(Data Opens)

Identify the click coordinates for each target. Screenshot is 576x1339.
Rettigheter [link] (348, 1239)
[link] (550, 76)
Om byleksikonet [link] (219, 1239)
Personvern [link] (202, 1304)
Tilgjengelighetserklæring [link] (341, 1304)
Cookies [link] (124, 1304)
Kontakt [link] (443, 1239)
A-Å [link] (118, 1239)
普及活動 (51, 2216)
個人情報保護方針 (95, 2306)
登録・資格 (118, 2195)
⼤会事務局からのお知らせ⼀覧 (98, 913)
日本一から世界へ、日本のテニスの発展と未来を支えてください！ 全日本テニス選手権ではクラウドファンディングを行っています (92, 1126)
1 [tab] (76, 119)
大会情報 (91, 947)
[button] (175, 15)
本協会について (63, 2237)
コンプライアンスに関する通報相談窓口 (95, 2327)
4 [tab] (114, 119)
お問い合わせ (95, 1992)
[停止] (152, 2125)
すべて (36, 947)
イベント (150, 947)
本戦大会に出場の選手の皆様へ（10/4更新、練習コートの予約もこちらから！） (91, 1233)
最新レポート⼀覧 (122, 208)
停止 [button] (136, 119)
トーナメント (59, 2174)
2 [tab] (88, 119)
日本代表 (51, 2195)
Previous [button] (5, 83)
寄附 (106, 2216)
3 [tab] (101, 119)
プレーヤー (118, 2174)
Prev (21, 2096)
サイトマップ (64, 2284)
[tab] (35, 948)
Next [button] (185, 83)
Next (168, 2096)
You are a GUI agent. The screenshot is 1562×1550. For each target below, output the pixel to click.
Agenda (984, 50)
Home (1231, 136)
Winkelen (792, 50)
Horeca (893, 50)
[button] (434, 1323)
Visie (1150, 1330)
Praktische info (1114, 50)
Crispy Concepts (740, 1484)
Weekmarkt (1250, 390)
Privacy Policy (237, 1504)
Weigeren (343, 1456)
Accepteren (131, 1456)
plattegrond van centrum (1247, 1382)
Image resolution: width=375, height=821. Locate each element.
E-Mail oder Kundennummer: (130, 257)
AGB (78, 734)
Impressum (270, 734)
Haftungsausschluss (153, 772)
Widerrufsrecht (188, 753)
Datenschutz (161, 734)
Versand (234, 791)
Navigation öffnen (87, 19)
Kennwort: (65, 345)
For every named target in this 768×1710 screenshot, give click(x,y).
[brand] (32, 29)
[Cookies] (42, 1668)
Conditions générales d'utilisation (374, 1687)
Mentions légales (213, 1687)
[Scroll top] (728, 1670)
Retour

(Data Closes)

■ **Exercise instructions**: Please output the lines of the listing above that fall in the stretch from the one with "すべて (36, 947)" through the one with "[tab] (35, 948)", exactly and only those.

■ **Solution to this problem**:
すべて (36, 947)
イベント (150, 947)
本戦大会に出場の選手の皆様へ（10/4更新、練習コートの予約もこちらから！） (91, 1233)
最新レポート⼀覧 (122, 208)
停止 [button] (136, 119)
トーナメント (59, 2174)
2 [tab] (88, 119)
日本代表 (51, 2195)
Previous [button] (5, 83)
寄附 (106, 2216)
3 [tab] (101, 119)
プレーヤー (118, 2174)
Prev (21, 2096)
サイトマップ (64, 2284)
[tab] (35, 948)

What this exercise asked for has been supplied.